Government letter to Nissan reveals no extra spending says top civil servant

 
Jasper Jolly
BRITAIN-TRANSPORT-MANUFACTURING-ENGINEERING-NISSAN
Nissan's decision to continue manufacturing in Sunderland saved 7,000 jobs (Source: Getty)

Nissan will not receive any more public money to keep production of its new Qashqai and X-trail models in Sunderland after Brexit, according to a top civil servant.

Amyas Morse, the head of the National Audit Office, said he had seen a government letter to Nissan, and that it contained no promises which would result in extra government spending.

“I am satisfied there is no identifiable contingent liability,” he said in a letter to Conservative MP Andrew Tyrie, who chairs the Treasury Select Committee.

Read more: Senior Tory demands NAO to probe PM's Nissan talks

Greg Clark, the secretary of state for the Department of Business, Energy and Industrial Strategy (BEIS) wrote to Nissan on 21 October, offering assurances that Brexit would not harm its business. However, the letter has not yet been made public.

The government has faced repeated calls for it to publish the letter. BEIS has not yet published the letter, citing a decision as to whether it would be in the “public interest”.

Tyrie has called for the letter to be put in the public domain. He said: “The letter that the Secretary of State for the Department for Business, Energy and Industrial Strategy sent to Nissan on 21st October should be put in the public domain immediately.

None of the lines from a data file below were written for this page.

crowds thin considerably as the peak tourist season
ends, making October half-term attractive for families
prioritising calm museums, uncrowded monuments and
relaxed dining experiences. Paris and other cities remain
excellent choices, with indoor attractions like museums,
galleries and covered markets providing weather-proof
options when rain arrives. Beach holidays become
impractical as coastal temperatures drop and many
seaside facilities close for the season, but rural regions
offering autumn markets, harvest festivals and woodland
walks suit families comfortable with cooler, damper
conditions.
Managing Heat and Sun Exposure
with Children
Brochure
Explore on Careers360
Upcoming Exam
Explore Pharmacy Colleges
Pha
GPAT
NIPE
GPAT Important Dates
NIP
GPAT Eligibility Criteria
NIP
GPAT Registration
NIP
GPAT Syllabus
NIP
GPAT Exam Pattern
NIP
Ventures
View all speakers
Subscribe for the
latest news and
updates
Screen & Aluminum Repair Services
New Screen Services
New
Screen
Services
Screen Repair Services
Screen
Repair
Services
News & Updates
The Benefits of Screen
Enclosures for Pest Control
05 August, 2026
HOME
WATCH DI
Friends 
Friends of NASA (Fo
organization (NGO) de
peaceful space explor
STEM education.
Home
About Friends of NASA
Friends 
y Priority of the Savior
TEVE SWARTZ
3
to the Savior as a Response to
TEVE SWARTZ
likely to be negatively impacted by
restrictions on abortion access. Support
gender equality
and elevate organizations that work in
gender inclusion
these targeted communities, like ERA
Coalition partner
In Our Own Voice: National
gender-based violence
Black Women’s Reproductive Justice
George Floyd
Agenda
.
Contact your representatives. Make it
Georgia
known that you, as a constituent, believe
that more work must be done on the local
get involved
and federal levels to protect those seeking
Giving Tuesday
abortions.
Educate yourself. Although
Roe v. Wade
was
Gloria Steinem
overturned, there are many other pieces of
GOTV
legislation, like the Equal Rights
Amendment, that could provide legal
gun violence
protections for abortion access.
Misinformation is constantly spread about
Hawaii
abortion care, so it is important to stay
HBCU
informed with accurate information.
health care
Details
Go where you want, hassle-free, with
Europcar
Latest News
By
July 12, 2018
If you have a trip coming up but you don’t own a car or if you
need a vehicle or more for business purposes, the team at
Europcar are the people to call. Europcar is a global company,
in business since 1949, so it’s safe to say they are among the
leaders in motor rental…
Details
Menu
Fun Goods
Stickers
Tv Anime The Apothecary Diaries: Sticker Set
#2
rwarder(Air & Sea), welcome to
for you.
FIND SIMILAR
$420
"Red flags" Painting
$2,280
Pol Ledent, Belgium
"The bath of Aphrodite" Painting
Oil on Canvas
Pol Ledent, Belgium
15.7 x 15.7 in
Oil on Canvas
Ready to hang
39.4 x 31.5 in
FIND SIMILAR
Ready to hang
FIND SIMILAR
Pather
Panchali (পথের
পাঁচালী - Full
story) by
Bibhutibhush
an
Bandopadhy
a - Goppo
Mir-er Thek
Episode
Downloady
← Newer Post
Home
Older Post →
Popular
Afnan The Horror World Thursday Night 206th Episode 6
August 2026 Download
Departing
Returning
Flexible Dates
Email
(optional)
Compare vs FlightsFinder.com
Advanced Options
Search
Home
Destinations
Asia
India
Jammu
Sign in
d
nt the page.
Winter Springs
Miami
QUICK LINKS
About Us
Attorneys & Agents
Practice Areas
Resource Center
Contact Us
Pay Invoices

Read more: Nissan told tariff-free trade would be on the Brexit negotiating table

“The Government might have done better to do so from the outset,” he added.

Nissan’s plant in Sunderland – and its 7,000 jobs – became emblematic of the potential effects of leaving the EU after the referendum, with government scrambling to secure the Japanese carmaker’s investment. The EU asked for details of the deal under rules that make state aid illegal.

Morse also said that he had “received written assurances” that there were no other documents or promises that would commit the government to extra spending.